Elektriker · Mahnung Vorlage Österreich
Elektriker Mahnung Vorlage Österreich 2026 – Zahlungserinnerung richtig schreiben
Offene Elektrikerrechnungen in Österreich — nach Zählertausch, Neuinstallationen oder Notfalleinsätzen streiten Auftraggeber oft den Umfang nachträglich. Eine rechtssichere Mahnung nach österreichischem Recht enthält Rechnungsbezug, Nachfrist, Verzugszinsen nach ABGB § 1333 (9,2% über Basiszinssatz im B2B), die €40-Mahnspesen nach ZaDiG 2018 und den §19-UStG-AT-Hinweis bei Reverse Charge. Die Mahnstufen reichen von der Zahlungserinnerung bis zur Mahnklage beim Bezirksgericht.
Pflichtangaben in der Elektriker-Mahnung (Österreich)
1. Kopfdaten & Rechnungsbezug
- Vollständige Firmendaten: Name, Anschrift, UID-Nummer (Pflicht ab €10.000 netto) des Elektrobetriebs
- Schuldner-Adresse: vollständige Anschrift des Auftraggebers
- Mahndatum und Mahnungsart: z.B. "Zahlungserinnerung vom 18.06.2026" oder "1. Mahnung vom 18.06.2026"
- Rechnungsbezug: Rechnungsnummer, Rechnungsdatum, Leistungszeitraum — z.B. "Rechnung Nr. RE-2026-039 vom 01.06.2026 — Elektroinstallation Neubau Hauptstraße 12, Wien"
- Offener Betrag: bei B2C Bruttobetrag inkl. 20% USt; bei §19 UStG AT (B2B) Nettobetrag
2. Zahlungsfrist setzen
- Konkrete Frist benennen: "Bitte überweisen Sie den offenen Betrag bis zum 02.07.2026 (14-Tages-Frist)."

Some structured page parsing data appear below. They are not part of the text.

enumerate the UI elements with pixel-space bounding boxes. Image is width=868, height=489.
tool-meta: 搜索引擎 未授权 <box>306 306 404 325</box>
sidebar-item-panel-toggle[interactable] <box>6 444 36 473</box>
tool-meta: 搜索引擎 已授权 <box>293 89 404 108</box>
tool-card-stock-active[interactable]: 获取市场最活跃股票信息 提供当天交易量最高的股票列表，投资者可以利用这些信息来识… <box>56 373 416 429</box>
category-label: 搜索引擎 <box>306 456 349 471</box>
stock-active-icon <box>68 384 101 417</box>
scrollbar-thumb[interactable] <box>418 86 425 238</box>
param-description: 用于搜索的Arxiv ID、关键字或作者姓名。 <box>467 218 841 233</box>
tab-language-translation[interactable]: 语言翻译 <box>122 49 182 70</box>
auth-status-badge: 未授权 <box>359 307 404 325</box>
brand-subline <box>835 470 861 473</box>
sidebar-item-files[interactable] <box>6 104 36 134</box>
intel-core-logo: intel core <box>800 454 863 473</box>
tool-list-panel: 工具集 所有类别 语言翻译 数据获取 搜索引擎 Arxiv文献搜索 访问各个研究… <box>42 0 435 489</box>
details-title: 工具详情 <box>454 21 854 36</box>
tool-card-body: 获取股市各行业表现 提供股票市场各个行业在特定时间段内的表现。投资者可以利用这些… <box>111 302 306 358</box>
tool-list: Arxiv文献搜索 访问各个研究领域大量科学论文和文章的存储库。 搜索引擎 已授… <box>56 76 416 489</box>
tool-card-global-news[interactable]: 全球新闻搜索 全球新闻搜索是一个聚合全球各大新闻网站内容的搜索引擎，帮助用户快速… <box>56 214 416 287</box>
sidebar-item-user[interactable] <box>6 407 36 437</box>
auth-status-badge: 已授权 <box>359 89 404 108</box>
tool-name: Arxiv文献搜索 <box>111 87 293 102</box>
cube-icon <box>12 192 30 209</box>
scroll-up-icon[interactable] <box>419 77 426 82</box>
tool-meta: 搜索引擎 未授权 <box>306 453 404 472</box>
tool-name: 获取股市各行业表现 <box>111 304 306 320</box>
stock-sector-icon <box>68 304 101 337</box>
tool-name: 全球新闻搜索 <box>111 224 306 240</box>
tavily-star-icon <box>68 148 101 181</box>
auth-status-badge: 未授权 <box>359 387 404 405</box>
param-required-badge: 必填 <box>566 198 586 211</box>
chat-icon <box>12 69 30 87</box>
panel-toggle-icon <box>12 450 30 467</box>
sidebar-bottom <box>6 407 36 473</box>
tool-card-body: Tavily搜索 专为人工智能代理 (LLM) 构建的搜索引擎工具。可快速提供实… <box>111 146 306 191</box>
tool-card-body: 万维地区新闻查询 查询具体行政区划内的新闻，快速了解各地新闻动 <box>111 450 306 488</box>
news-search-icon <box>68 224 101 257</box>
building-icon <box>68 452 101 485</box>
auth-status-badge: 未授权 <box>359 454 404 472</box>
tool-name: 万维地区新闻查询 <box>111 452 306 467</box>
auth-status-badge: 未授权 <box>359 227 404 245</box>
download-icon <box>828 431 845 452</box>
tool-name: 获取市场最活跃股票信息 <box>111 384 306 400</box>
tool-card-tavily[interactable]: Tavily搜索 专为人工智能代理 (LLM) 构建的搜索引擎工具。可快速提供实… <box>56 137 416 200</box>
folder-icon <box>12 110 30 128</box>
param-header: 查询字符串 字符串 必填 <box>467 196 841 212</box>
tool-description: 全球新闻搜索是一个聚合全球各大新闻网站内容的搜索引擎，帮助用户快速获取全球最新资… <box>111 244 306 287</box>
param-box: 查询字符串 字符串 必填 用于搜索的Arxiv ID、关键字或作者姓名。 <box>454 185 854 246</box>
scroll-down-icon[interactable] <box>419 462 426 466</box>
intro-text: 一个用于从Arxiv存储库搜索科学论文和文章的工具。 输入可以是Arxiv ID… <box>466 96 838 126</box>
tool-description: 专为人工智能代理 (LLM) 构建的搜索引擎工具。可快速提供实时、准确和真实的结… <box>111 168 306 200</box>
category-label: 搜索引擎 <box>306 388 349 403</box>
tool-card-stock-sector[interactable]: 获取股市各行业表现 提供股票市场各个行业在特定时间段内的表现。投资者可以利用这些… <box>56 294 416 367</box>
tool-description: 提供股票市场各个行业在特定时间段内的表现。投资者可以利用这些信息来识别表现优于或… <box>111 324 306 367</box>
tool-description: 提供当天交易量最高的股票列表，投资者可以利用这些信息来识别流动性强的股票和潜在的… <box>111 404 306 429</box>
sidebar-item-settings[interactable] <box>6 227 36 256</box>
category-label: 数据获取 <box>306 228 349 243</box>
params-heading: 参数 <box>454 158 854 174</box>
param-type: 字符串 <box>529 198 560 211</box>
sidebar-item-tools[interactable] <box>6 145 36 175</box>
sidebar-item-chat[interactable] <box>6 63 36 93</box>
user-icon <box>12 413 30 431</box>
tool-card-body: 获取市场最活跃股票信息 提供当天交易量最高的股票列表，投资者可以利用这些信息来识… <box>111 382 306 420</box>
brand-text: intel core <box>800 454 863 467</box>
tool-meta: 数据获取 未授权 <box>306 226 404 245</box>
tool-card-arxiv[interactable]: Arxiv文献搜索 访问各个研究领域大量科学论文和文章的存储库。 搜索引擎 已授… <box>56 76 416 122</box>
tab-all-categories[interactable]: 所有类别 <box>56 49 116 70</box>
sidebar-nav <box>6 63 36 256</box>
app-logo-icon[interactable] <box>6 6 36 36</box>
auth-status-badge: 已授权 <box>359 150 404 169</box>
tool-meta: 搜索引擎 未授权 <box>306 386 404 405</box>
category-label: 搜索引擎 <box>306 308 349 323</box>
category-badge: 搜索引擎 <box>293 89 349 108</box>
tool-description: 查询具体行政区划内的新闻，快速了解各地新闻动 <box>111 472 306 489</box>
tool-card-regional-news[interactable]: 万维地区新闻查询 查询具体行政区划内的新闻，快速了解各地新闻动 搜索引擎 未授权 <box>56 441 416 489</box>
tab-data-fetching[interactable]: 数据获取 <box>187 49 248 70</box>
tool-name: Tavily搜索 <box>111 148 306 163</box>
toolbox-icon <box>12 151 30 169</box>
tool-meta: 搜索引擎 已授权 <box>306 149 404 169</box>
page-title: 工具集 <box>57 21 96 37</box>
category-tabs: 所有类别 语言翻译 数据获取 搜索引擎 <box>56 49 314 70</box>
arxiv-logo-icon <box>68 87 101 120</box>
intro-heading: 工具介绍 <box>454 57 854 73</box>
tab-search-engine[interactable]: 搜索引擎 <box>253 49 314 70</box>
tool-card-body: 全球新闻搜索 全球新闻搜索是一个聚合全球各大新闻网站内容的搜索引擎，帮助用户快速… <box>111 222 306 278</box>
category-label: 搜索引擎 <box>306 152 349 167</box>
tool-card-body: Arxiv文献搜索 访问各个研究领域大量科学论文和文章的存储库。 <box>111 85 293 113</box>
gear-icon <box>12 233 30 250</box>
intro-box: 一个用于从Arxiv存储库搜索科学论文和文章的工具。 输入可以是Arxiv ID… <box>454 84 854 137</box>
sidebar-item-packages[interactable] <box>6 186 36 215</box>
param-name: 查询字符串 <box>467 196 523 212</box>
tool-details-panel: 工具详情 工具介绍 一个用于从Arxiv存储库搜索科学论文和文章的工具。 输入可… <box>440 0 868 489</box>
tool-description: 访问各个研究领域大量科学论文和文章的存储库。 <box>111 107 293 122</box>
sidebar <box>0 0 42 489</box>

- Im B2B: Zahlungsverzugsgesetz (ZVG) — Verzug tritt automatisch nach 30 (vertraglich max. 60) Tagen ein
- Im B2C: Mahnung mit Frist ist Voraussetzung für den Verzugseintritt nach ABGB § 904
- Zahlungsweise angeben: IBAN (österreichisch), BIC, Verwendungszweck
3. Verzugszinsen berechnen
- B2B-Zinssatz: 9,2 Prozentpunkte über Basiszinssatz der ÖNB gem. ABGB § 1333 Abs. 2
- B2C-Zinssatz: 4% p.a. gem. ABGB § 1333 Abs. 1
- Zinsberechnung: Nettoforderung × Zinssatz ÷ 365 × Verzugstage = Zinsbetrag
- Hinweis in der Mahnung: "Zuzüglich Verzugszinsen gem. ABGB § 1333 Abs. 2 ab [Verzugsdatum] in Höhe von 9,2% über Basiszinssatz."
4. Mahnspesen & Inkassokosten
- Pauschale Mahnspesen €40 gem. ZaDiG 2018 — automatisch bei Verzugseintritt fällig, kein Einzelnachweis nötig
- Tatsächliche Inkasso- und Anwaltskosten ebenfalls erstattungsfähig (soweit zur Rechtsverfolgung notwendig)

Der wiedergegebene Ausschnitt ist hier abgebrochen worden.